China’s steel prices are surging
Previously in this series, we discussed the new records set by Chinese steel production with each month’s production report. This renewed optimism in production is due to higher Chinese steel prices, which encourage mills to fill the void created by the shutdown of illegal and low-quality steel capacity in the country.
According to Reuters, the September 2017 steel rebar futures contract on the Shanghai Futures Exchange has risen 40% year-to-date. The recent announcements by Chinese authorities regarding shutting down more capacity in the winter months to curb pollution is also working in favor of higher prices.
As customers anticipate lower future supply due to these shutdowns, they’ve brought their purchases forward. This trend has affected prices favorably.
What’s driving prices?
Investors should note that the rally in steel prices is not entirely driven by fundamentals.

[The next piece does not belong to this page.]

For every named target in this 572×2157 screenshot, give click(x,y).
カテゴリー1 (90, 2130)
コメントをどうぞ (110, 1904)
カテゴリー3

The China Iron and Steel Industry Association (or CISA) noted in August that the surge in steel futures was driven by speculation over the impact of future capacity cuts.
While some analysts feel that the current steel margins could seem unsustainably high, they could continue for a while due to the mounting supply restrictions.
Impact on mining companies
While high steel prices are supporting steel production and thus iron ore demand, the unsustainable margins could lead to a correction in the coming months. A halt in the steel price rally in China would be negative for seaborne suppliers (PICK) such as Rio Tinto (RIO), BHP Billiton (BHP) (BBL), Vale (VALE), and Cliffs Natural Resources (CLF).